ALCEU VALENÇA celebra o centenário do Rei do Baião com o show LUA E EU, em três apresentações exclusivas, dias 1° de junho (quinta), no SESC RIO PRETO, em São José do Rio Preto; e dias 2 e 3 (sábado e domingo), no SESC PINHEIROS, em São Paulo.

No espetáculo, o cantor aborda a obra de LUIZ GONZAGA e explicita a influência do rei do baião em sua própria criação musical, estabelecendo “relações temáticas, poéticas e estilísticas” entre o cancioneiro de um e de outro.

A relação direta entre os dois artistas do sertão e do agreste pernambucanos é evidenciada no número que junta “Asa Branca” e “Anunciação”, duas das composições mais representativas da música popular do Nordeste, concebidas respectivamente por Luiz e Alceu. Além destas, toadas como “Estrada de Canindé” e “Solidão”; xotes como “Sala de Reboco” e “Pé de Rosa” ou baiões como “Baião” e “Coração Bobo” se alinham quanto ao gênero.

Dentre as relações temáticas e poéticas, “Pau de Arara” e “Dia de Cão” entoam cantos de partida. “Juazeiro” e “Na Primeira manhã” se alinham no tema do desamor; “Tropicana” e “Vem Morena” acrescentam malemolência à conquista amorosa, enquanto “O Cheiro da Carolina” e “Xote Delicado” exaltam as sutilezas sedutoras da condição feminina.

Nascido no agreste de Pernambuco, Alceu Valença cresceu escutando a música de Luiz Gonzaga e os elementos originais que ajudaram o Rei do Baião a consolidar seu estilo.
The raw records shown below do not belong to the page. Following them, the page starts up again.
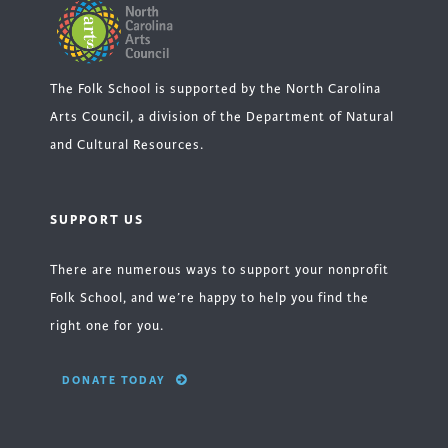
The Folk School is supported by the North Carolina
Arts Council, a division of the Department of Natural
and Cultural Resources.
SUPPORT US
There are numerous ways to support your nonprofit
Folk School, and we’re happy to help you find the
right one for you.
DONATE TODAY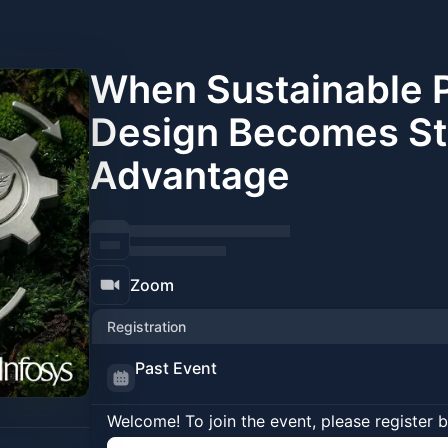
When Sustainable 
Design Becomes St
Advantage
Zoom
Registration
Past Event
Welcome! To join the event, please register 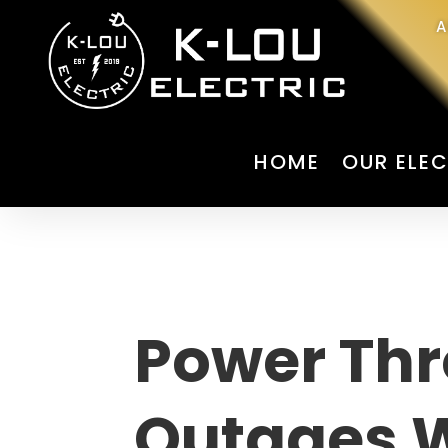
A
HOME
OUR ELEC
Power Th
Outages 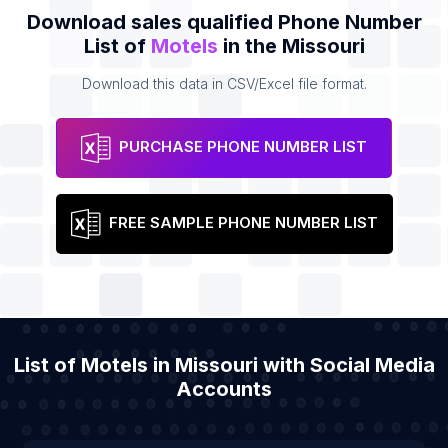
Download sales qualified Phone Number
List of
Motels
in the Missouri
Download this data in CSV/Excel file format.
PURCHASE PHONE NUMBER LIST
FREE SAMPLE PHONE NUMBER LIST
List of Motels in Missouri with Social Media
Accounts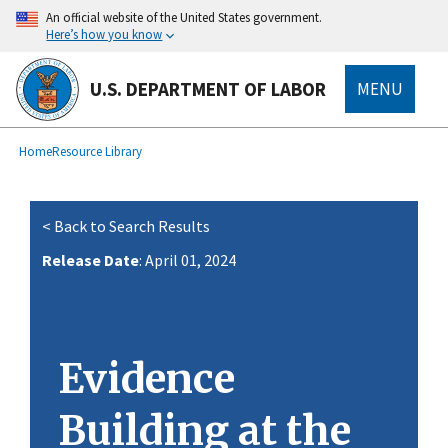
main
An official website of the United States government.
content
Here’s how you know
U.S. DEPARTMENT OF LABOR
MENU
submenu
Breadcrumb
Home
Resource Library
< Back to Search Results
Release Date
: April 01, 2024
Evidence
Building at the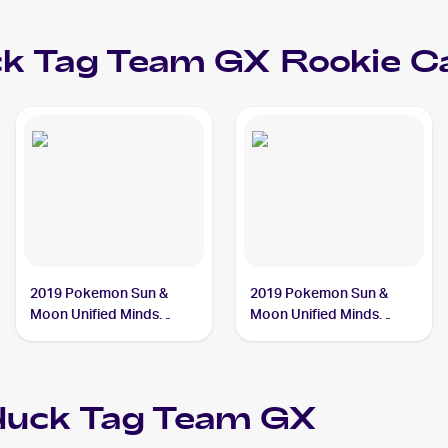
ck Tag Team GX
Rookie C
2019 Pokemon Sun &
2019 Pokemon Sun &
Moon Unified Minds
Moon Unified Minds
#239/236 Slowpoke &
#218/236 Slowpoke &
Psyduck Tag Team GX
Psyduck Tag Team GX
duck Tag Team GX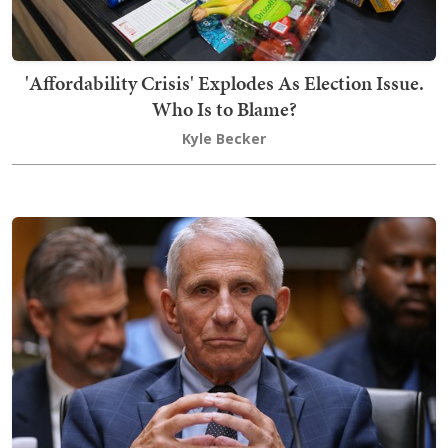
'Affordability Crisis' Explodes As Election Issue.
Who Is to Blame?
Kyle Becker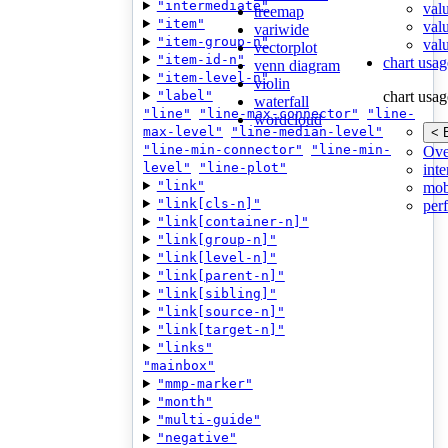
"intermediate"
val
treemap
"item"
val
variwide
"item-group-n"
valu
vectorplot
"item-id-n"
chart usag
venn diagram
"item-level-n"
violin
"label"
chart usag
waterfall
"line"
"line-max-connector"
"line-
wordcloud
max-level"
"line-median-level"
< 
"line-min-connector"
"line-min-
Ove
level"
"line-plot"
inte
"link"
mob
"link[cls-n]"
per
"link[container-n]"
"link[group-n]"
"link[level-n]"
"link[parent-n]"
"link[sibling]"
"link[source-n]"
"link[target-n]"
"links"
"mainbox"
"mmp-marker"
"month"
"multi-guide"
"negative"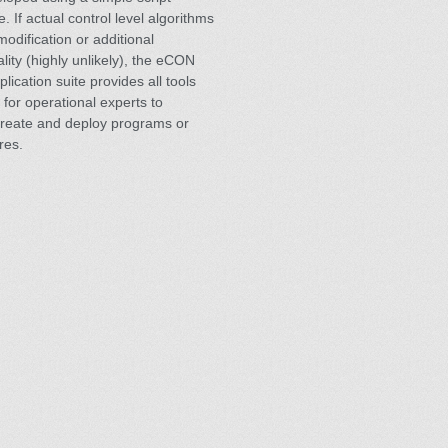
. If actual control level algorithms
modification or additional
ality (highly unlikely), the eCON
plication suite provides all tools
 for operational experts to
create and deploy programs or
res.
Pelo canto dos aboiadores, dos emboladores, dos cantadores de feira, das toadas, das cantigas de cego e outras tantas manifestações populares que conhecera desde a infância, Alceu assimilou a música de Gonzaga também a partir das raízes que a constituíram.

O próprio Luiz, ao assistir a um show de Alceu, no início de sua carreira, avaliou: “Sua música soa como uma banda de pífano elétrica”. Anos depois, Gonzaga viria a gravar uma composição de Alceu, “Plano Piloto”, escrita em homenagem a Brasília.
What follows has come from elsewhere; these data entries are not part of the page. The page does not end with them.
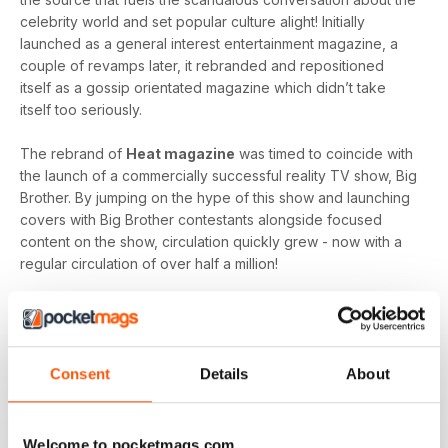
celebrity world and set popular culture alight! Initially
launched as a general interest entertainment magazine, a
couple of revamps later, it rebranded and repositioned
itself as a gossip orientated magazine which didn’t take
itself too seriously.
The rebrand of
Heat magazine
was timed to coincide with
the launch of a commercially successful reality TV show, Big
Brother. By jumping on the hype of this show and launching
covers with Big Brother contestants alongside focused
content on the show, circulation quickly grew - now with a
regular circulation of over half a million!
This gossip focused mag created its own individual tone of
voice which women gravitated towards as they revelled in
the scandal which often engulfs the sparkling celebrity
world.
Consent
Details
About
Featuring everyone you need to know about in the world of
entertainment, from famous faces across film, TV and music
Welcome to pocketmags.com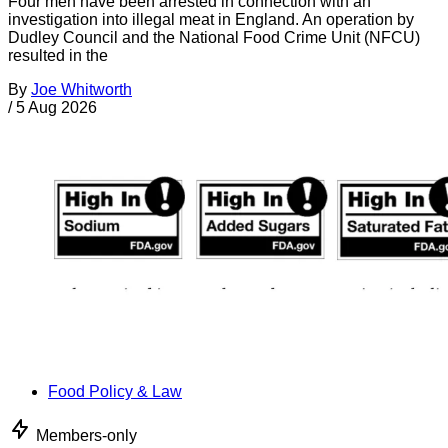
Four men have been arrested in connection with an
investigation into illegal meat in England. An operation by
Dudley Council and the National Food Crime Unit (NFCU)
resulted in the
By
Joe Whitworth
/
5 Aug 2026
Food Policy & Law
Members-only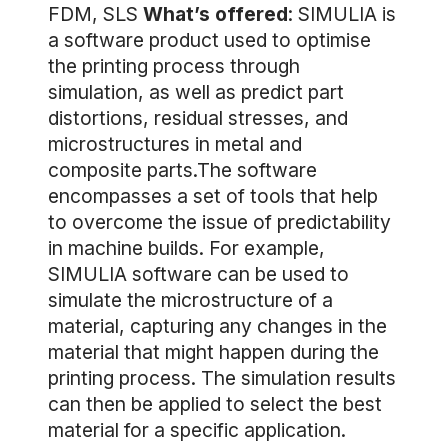
FDM, SLS
What’s offered
: SIMULIA is
a software product used to optimise
the printing process through
simulation, as well as predict part
distortions, residual stresses, and
microstructures in metal and
composite parts.The software
encompasses a set of tools that help
to overcome the issue of predictability
in machine builds. For example,
SIMULIA software can be used to
simulate the microstructure of a
material, capturing any changes in the
material that might happen during the
printing process. The simulation results
can then be applied to select the best
material for a specific application.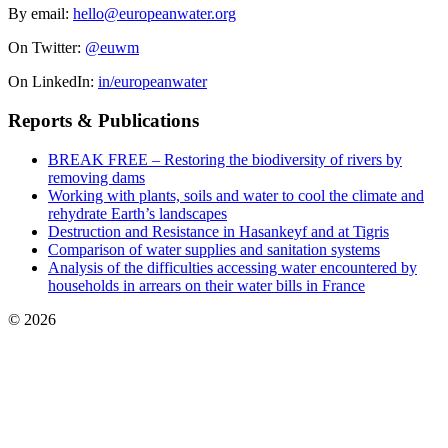
By email:
hello@europeanwater.org
On Twitter:
@euwm
On LinkedIn:
in/europeanwater
Reports & Publications
BREAK FREE – Restoring the biodiversity of rivers by
removing dams
Working with plants, soils and water to cool the climate and
rehydrate Earth’s landscapes
Destruction and Resistance in Hasankeyf and at Tigris
Comparison of water supplies and sanitation systems
Analysis of the difficulties accessing water encountered by
households in arrears on their water bills in France
© 2026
Alceu, por sua vez, gravou diversas canções de Luiz ao longo de sua carreira. No último encontro, pouco antes de sua triste partida, o mestre pediu a Alceu que cuidasse de seu legado: “Não deixe meu forrozinho morrer”, - sentenciou.

Lua e Eu manifesta a grande arte nordestina e celebra o centenário de Luiz Gonzaga, de modo a reafirmar seu legado como matriz da melhor canção popular do nordeste. Alheio aos polietilenos de baixa densidade dos forrós de plástico, Alceu vai mostrar pra vocês como se canta o baião.

Alceu Valença se apresenta ao lado de Paulo Rafael (guitarra e violão), Tovinho (teclados), Nando Barreto (baixo), Cássio Cunha (bateria) e Lucyane (acordeom).